A potential limitation of our study design was that the lowest concentration of clonidine tested was 1.0 μg/mL. Therefore, we cannot exclude the possibility that clonidine concentrations between 0.5 and 1.0 μg/mL might have had more favorable ratios of analgesic effects to side effects. Besides, epidural bolus time did not coincide with VAS, hemodynamic results, and side effects measurement. Assessment long after an epidural bolus may not have detected clonidine-induced hypotension, bradycardia, and sedation.

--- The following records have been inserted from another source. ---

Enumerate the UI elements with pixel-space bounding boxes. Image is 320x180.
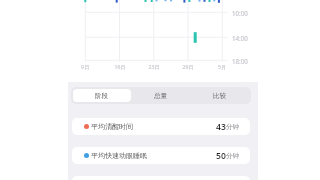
staticText: 平均快速动眼睡眠 [91,151,147,160]
staticText: 阶段 [95,92,109,100]
staticText: 分钟 [226,152,240,160]
staticText: 9日 [71,63,99,70]
button[interactable]: 比较 [190,89,249,102]
staticText: 总量 [154,92,168,100]
staticText: 29日 [174,63,202,70]
staticText: 14:00 [232,34,248,42]
button[interactable]: 平均清醒时间 [72,118,250,135]
button[interactable]: 阶段 [73,89,131,102]
staticText: 43 [216,121,226,133]
button[interactable]: 平均快速动眼睡眠 [72,147,250,164]
staticText: 5月 [208,63,236,70]
button[interactable]: 总量 [131,89,190,102]
staticText: 16日 [106,63,134,70]
staticText: 18:00 [232,57,248,65]
staticText: 10:00 [232,9,248,17]
staticText: 分钟 [226,123,240,131]
staticText: 50 [216,150,226,162]
staticText: 23日 [140,63,168,70]
staticText: 比较 [213,92,227,100]
staticText: 平均清醒时间 [91,122,133,131]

In conclusion, this study demonstrated that, when added to a lumbar epidural mixture of ropivacaine (2.0 mg/mL) and morphine (0.1 mg/mL), 1.0 μg/mL clonidine augmented analgesia after TKA surgery without significant adverse effects. Although the highest concentration of clonidine (4.0 μg/mL) produced the best analgesia, sedation and sensory and motor blockade were more severe and longer lasting than lower concentrations of clonidine, requiring careful monitoring of patients.